Linear Regression in R: Fit Your First Model With lm() and Understand Every Number
Linear regression in R fits the best straight line through your data using lm(y ~ x, data), and summary() tells you exactly how strong that relationship is. This tutorial walks through every line of the summary output on a real dataset: coefficients, R², F-statistic, residual standard error, and t-values, with the math behind each number explained from scratch.
What does lm() actually do?
When you call lm(y ~ x, data), R searches for the slope and intercept of the line that sits as close as possible to every point in your data. "Close" here means the sum of squared vertical distances from each point to the line is as small as possible. That single optimisation is everything lm() does. Every other number in summary() is bookkeeping that grades how good or bad that best line is.
The built-in cars dataset has 50 measurements of car speed (mph) and stopping distance (ft). We will model dist ~ speed and read the full output.
The slope speed = 3.9324 says that for every 1 mph faster, the stopping distance grows by about 3.9 ft on average. The intercept -17.58 is the predicted distance at 0 mph, which is meaningless on its own (you cannot drive at 0 and stop in negative feet) but is exactly what the line crosses on the y-axis. The R² of 0.65 says speed explains 65% of the variance in stopping distance. The rest of this post explains where each of those numbers came from.
A quick scatter plot makes the fit visible. We add the regression line with abline(), which knows how to draw a fitted lm object directly.
The line slopes upward and passes through the cloud of points. Some points sit close to the line; others sit far away. Those vertical gaps are the residuals, and they drive almost every other number in the summary.
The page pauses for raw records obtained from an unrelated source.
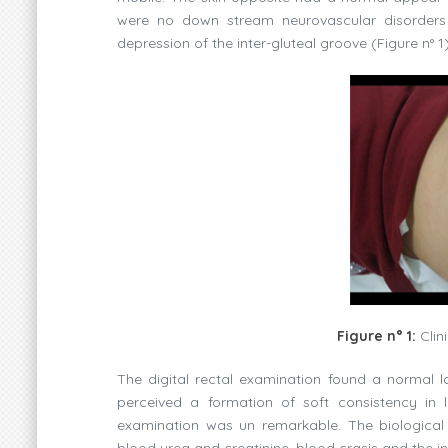
were no down stream neurovascular disorders 
depression of the inter-gluteal groove (Figure n° 1)
Figure n° 1:
Clin
The digital rectal examination found a normal l
perceived a formation of soft consistency in l
examination was un remarkable. The biological 
blood urea and creatinine, blood crasis and the 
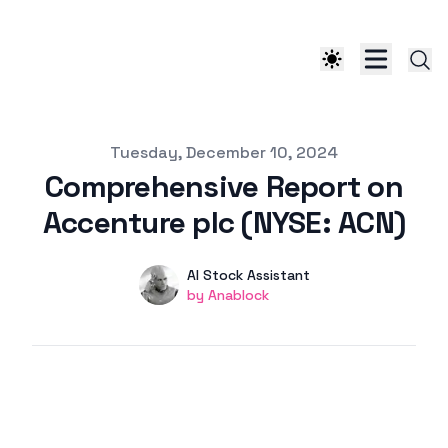
Published on
Tuesday, December 10, 2024
Comprehensive Report on
Accenture plc (NYSE: ACN)
Authors
Name
AI Stock Assistant
Twitter
by Anablock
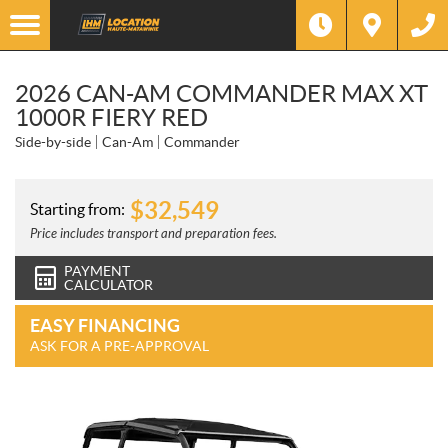
2026 CAN-AM COMMANDER MAX XT
1000R FIERY RED
Side-by-side
Can-Am
Commander
$
32,549
Starting from:
Price includes transport and preparation fees.
PAYMENT
CALCULATOR
EASY FINANCING
ASK FOR A PRE-APPROVAL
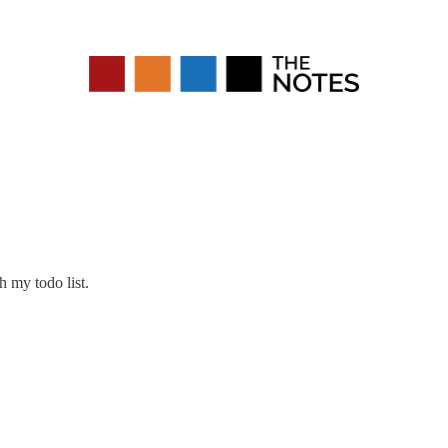
h my todo list.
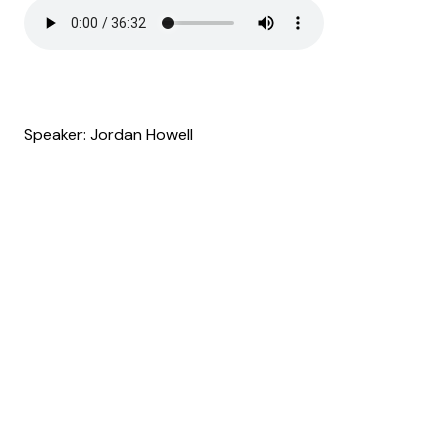
Speaker: Jordan Howell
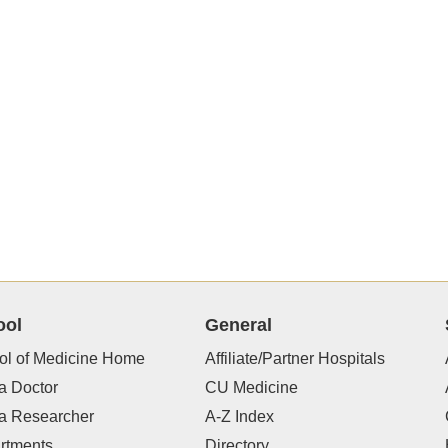
ool
General
ol of Medicine Home
Affiliate/Partner Hospitals
a Doctor
CU Medicine
 a Researcher
A-Z Index
rtments
Directory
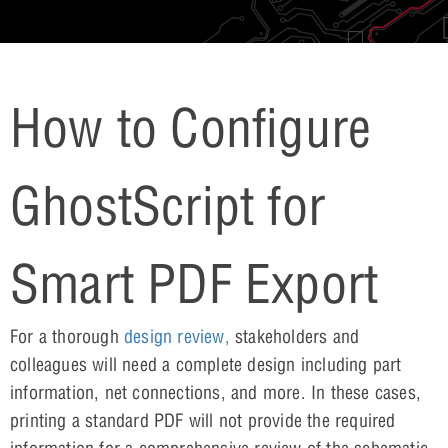
How to Configure
GhostScript for
Smart PDF Export
For a thorough
design review,
stakeholders and
colleagues will need a complete design including part
information, net connections, and more. In these cases,
printing a standard PDF will not provide the required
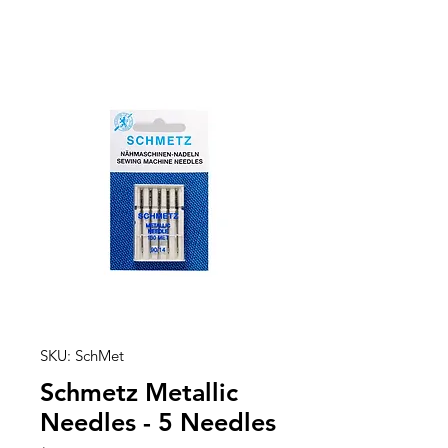
SKU: SchMet
Schmetz Metallic
Needles - 5 Needles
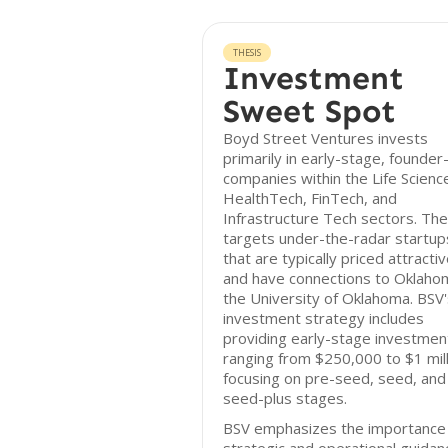
THESIS
Investment
Sweet Spot
Boyd Street Ventures invests
primarily in early-stage, founder
companies within the Life Scienc
HealthTech, FinTech, and
Infrastructure Tech sectors. The
targets under-the-radar startup
that are typically priced attractiv
and have connections to Oklaho
the University of Oklahoma. BSV'
investment strategy includes
providing early-stage investmen
ranging from $250,000 to $1 mill
focusing on pre-seed, seed, and
seed-plus stages.
BSV emphasizes the importance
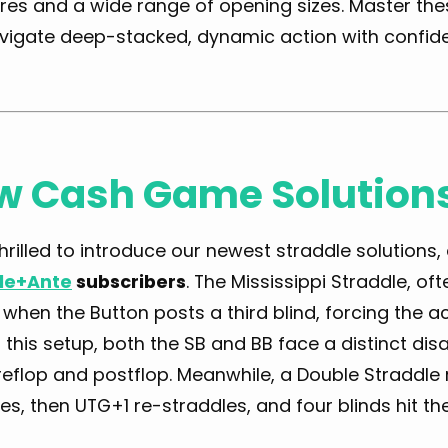
res and a wide range of opening sizes. Master the
vigate deep-stacked, dynamic action with confid
w Cash Game Solution
hrilled to introduce our newest straddle solutions, 
le+Ante
subscribers
. The Mississippi Straddle, oft
when the Button posts a third blind, forcing the ac
In this setup, both the SB and BB face a distinct di
eflop and postflop. Meanwhile, a Double Straddle r
es, then UTG+1 re-straddles, and four blinds hit t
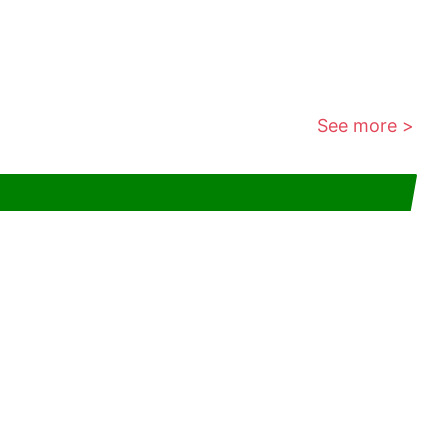
See more >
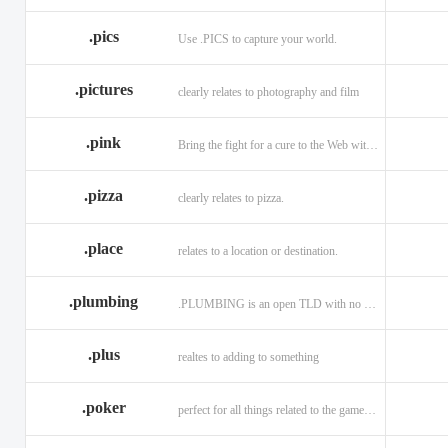
.memorial
.men
.menu
.name
.net
.net.ag
.pics
Use .PICS to capture your world.
.pictures
clearly relates to photography and film
.pink
Bring the fight for a cure to the Web with a .PINK web address!
.pizza
clearly relates to pizza.
.place
relates to a location or destination.
.plumbing
.PLUMBING is an open TLD with no registration restrictions.
.plus
realtes to adding to something
.poker
perfect for all things related to the game of Poker!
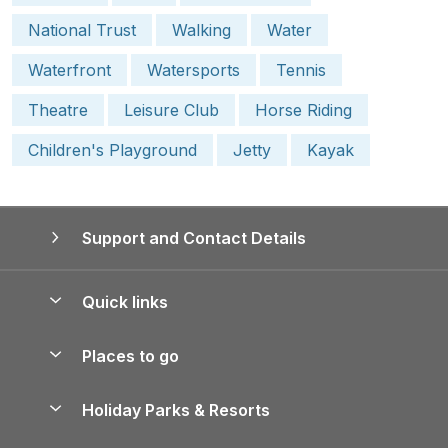
National Trust
Walking
Water
Waterfront
Watersports
Tennis
Theatre
Leisure Club
Horse Riding
Children's Playground
Jetty
Kayak
Support and Contact Details
Quick links
Special offers
Places to go
Pay for your booking
Yorkshire Holiday Cottages
Holiday Parks & Resorts
Manage cookie preferences
Northumberland Holiday Cottages
Holiday Parks in England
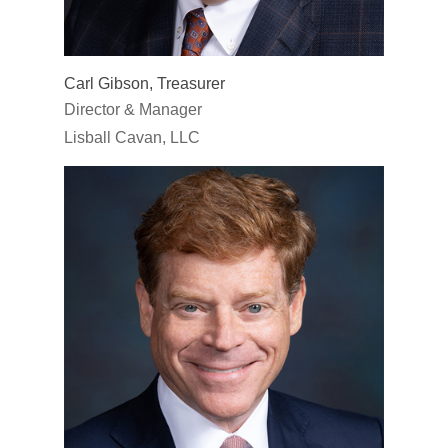
Carl Gibson, Treasurer
Director & Manager
Lisball Cavan, LLC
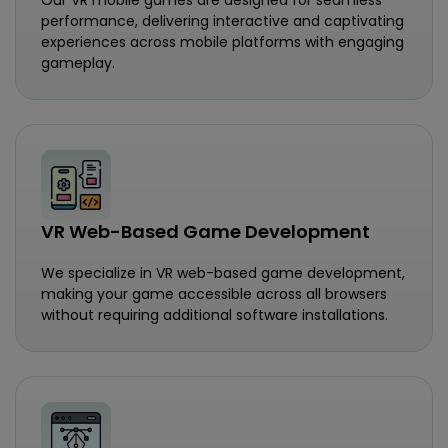
performance, delivering interactive and captivating
experiences across mobile platforms with engaging
gameplay.
VR Web-Based Game Development
We specialize in VR web-based game development,
making your game accessible across all browsers
without requiring additional software installations.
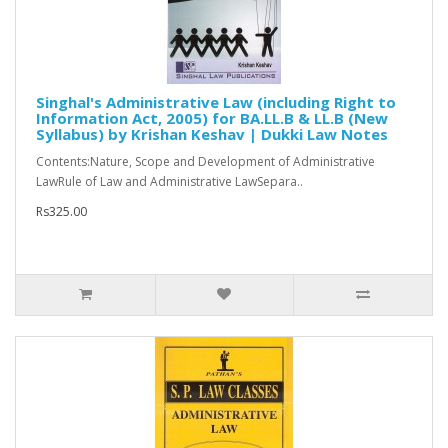
Singhal's Administrative Law (including Right to
Information Act, 2005) for BA.LL.B & LL.B (New
Syllabus) by Krishan Keshav | Dukki Law Notes
Contents:Nature, Scope and Development of Administrative
LawRule of Law and Administrative LawSepara..
Rs325.00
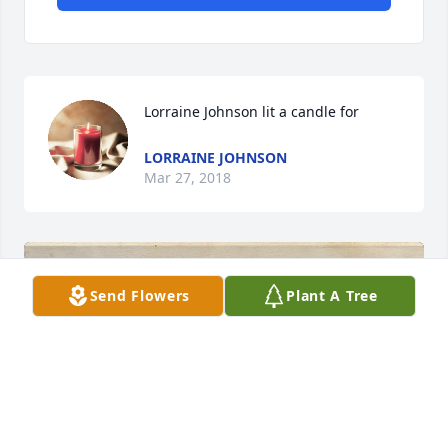
Lorraine Johnson lit a candle for
LORRAINE JOHNSON
Mar 27, 2018
Send Flowers
Plant A Tree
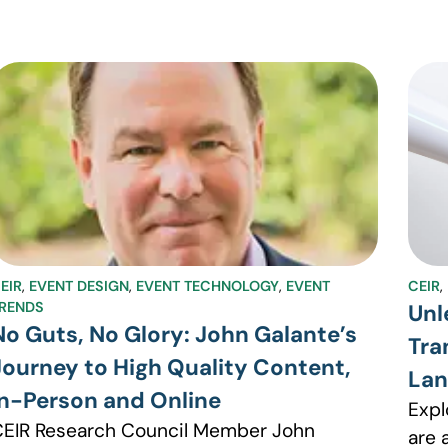
EIR
,
EVENT DESIGN
,
EVENT TECHNOLOGY
,
EVENT
CEIR
,
RENDS
Unl
No Guts, No Glory: John Galante’s
Tra
Journey to High Quality Content,
La
In-Person and Online
Expl
EIR Research Council Member John
are 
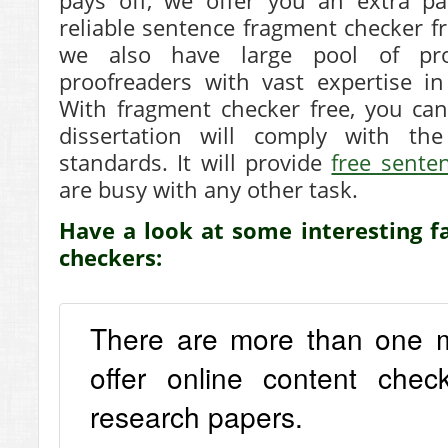
pays off, we offer you an extra pa
reliable sentence fragment checker fr
we also have large pool of pro
proofreaders with vast expertise in
With fragment checker free, you can
dissertation will comply with th
standards. It will provide
free sente
are busy with any other task.
Have a look at some interesting fa
checkers:
There are more than one mil
offer online content chec
research papers.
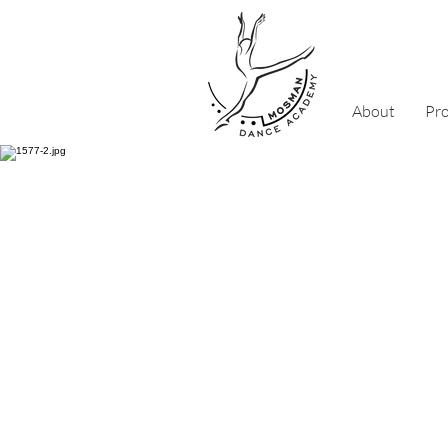
About
Pr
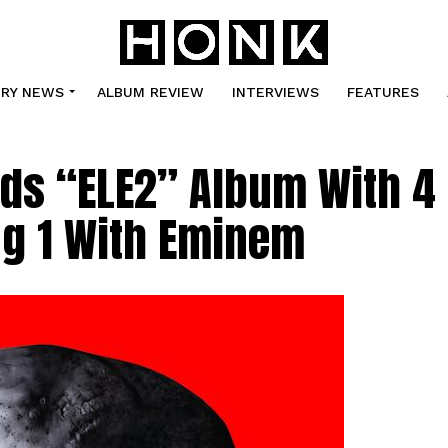
TRY NEWS
ALBUM REVIEW
INTERVIEWS
FEATURES
ds “ELE2” Album With 4
ng 1 With Eminem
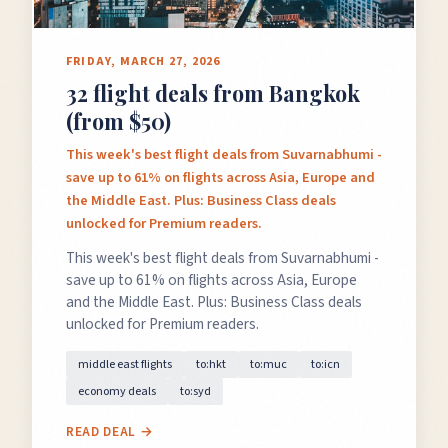
FRIDAY, MARCH 27, 2026
32 flight deals from Bangkok
(from $50)
This week's best flight deals from Suvarnabhumi -
save up to 61% on flights across Asia, Europe and
the Middle East. Plus: Business Class deals
unlocked for Premium readers.
This week's best flight deals from Suvarnabhumi -
save up to 61% on flights across Asia, Europe
and the Middle East. Plus: Business Class deals
unlocked for Premium readers.
middle east flights
to:hkt
to:muc
to:icn
economy deals
to:syd
READ DEAL →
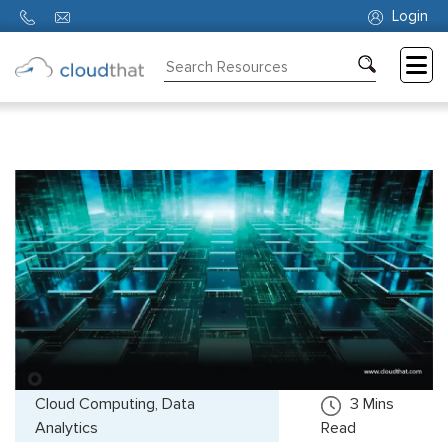
Login
Consulting
Training
Partners
About
Us
Cloud Computing, Data
3
Mins
Analytics
Read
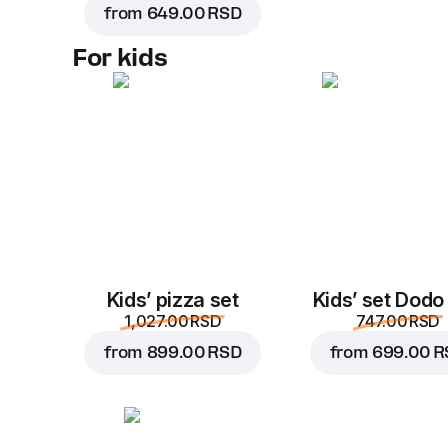
from
649.00 RSD
For kids
Kids’ pizza set
Kids’ set Dodo
1,027.00 RSD
747.00 RSD
from
899.00 RSD
from
699.00 R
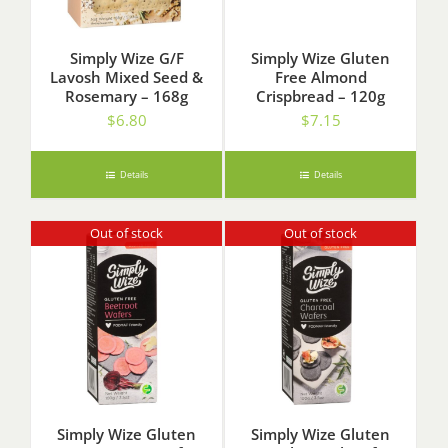
Simply Wize G/F
Simply Wize Gluten
Lavosh Mixed Seed &
Free Almond
Rosemary – 168g
Crispbread – 120g
$
6.80
$
7.15
Details
Details
Out of stock
Out of stock
Simply Wize Gluten
Simply Wize Gluten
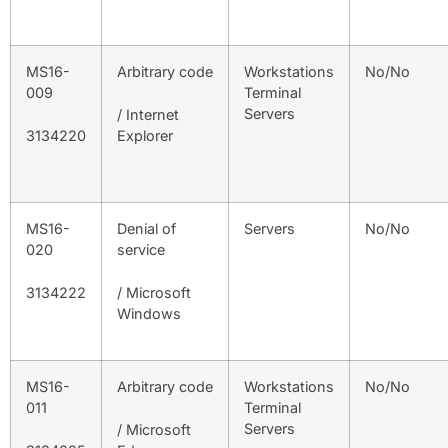
MS16-
Arbitrary code
Workstations
No/No
009
Terminal
Servers
/ Internet
3134220
Explorer
MS16-
Denial of
Servers
No/No
020
service
3134222
/ Microsoft
Windows
MS16-
Arbitrary code
Workstations
No/No
011
Terminal
Servers
/ Microsoft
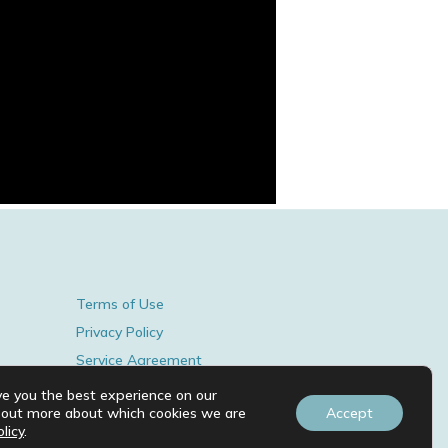
Terms of Use
Privacy Policy
Service Agreement
© 2026 BY MARIJKE TIMMERS.
ve you the best experience on our
d out more about which cookies we are
Accept
licy
.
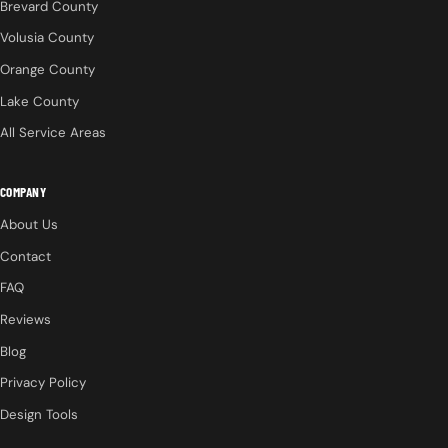
Brevard County
Volusia County
Orange County
Lake County
All Service Areas
COMPANY
About Us
Contact
FAQ
Reviews
Blog
Privacy Policy
Design Tools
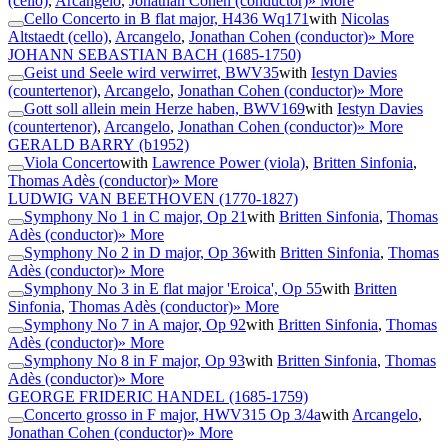
(cello)
,
Arcangelo
,
Jonathan Cohen (conductor)
» More
Cello Concerto in B flat major, H436 Wq171
with
Nicolas
Altstaedt (cello)
,
Arcangelo
,
Jonathan Cohen (conductor)
» More
JOHANN SEBASTIAN BACH
(1685-1750)
Geist und Seele wird verwirret, BWV35
with
Iestyn Davies
(countertenor)
,
Arcangelo
,
Jonathan Cohen (conductor)
» More
Gott soll allein mein Herze haben, BWV169
with
Iestyn Davies
(countertenor)
,
Arcangelo
,
Jonathan Cohen (conductor)
» More
GERALD BARRY
(b1952)
Viola Concerto
with
Lawrence Power (viola)
,
Britten Sinfonia
,
Thomas Adès (conductor)
» More
LUDWIG VAN BEETHOVEN
(1770-1827)
Symphony No 1 in C major, Op 21
with
Britten Sinfonia
,
Thomas
Adès (conductor)
» More
Symphony No 2 in D major, Op 36
with
Britten Sinfonia
,
Thomas
Adès (conductor)
» More
Symphony No 3 in E flat major 'Eroica', Op 55
with
Britten
Sinfonia
,
Thomas Adès (conductor)
» More
Symphony No 7 in A major, Op 92
with
Britten Sinfonia
,
Thomas
Adès (conductor)
» More
Symphony No 8 in F major, Op 93
with
Britten Sinfonia
,
Thomas
Adès (conductor)
» More
GEORGE FRIDERIC HANDEL
(1685-1759)
Concerto grosso in F major, HWV315 Op 3/4a
with
Arcangelo
,
Jonathan Cohen (conductor)
» More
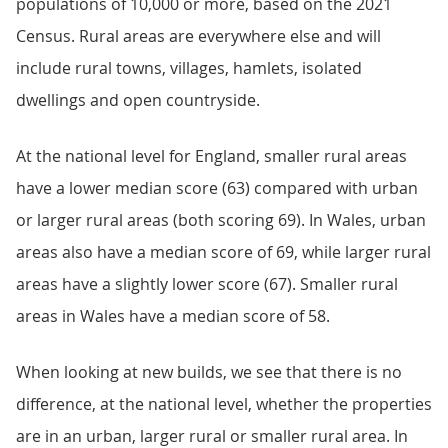
populations of 10,000 or more, based on the 2021
Census. Rural areas are everywhere else and will
include rural towns, villages, hamlets, isolated
dwellings and open countryside.
At the national level for England, smaller rural areas
have a lower median score (63) compared with urban
or larger rural areas (both scoring 69). In Wales, urban
areas also have a median score of 69, while larger rural
areas have a slightly lower score (67). Smaller rural
areas in Wales have a median score of 58.
When looking at new builds, we see that there is no
difference, at the national level, whether the properties
are in an urban, larger rural or smaller rural area. In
lm() does one thing: it minimises the sum of squared residuals. Every other quantity in summary(), R², t-values, p-values, F-statistic, residual SE, is computed from the residuals and the fitted coefficients after that optimisation is done.Try it: Fit a simple linear regression of Petal.Length on Sepal.Length from the built-in iris dataset. Read off the slope from coef() and round it to 2 decimals.
Click to reveal solution
Explanation: coef() returns the named vector of coefficients; index [2] picks the slope (the intercept is index 1). Each extra cm of sepal length is associated with about 1.86 cm more petal length.
How do you read the coefficient table?
The coefficient block is the heart of the summary. Each row is one coefficient (intercept, slope), and the four columns answer four different questions: what is the estimate, how uncertain is it, how many standard errors away from zero is it, and how surprising would that be if the true value were zero.
The relationships between those columns are not magic. The t-value is exactly Estimate / Std. Error, and the p-value is the two-tailed area under a t-distribution with $n - 2$ degrees of freedom (50 − 2 = 48 here). We can verify both by hand.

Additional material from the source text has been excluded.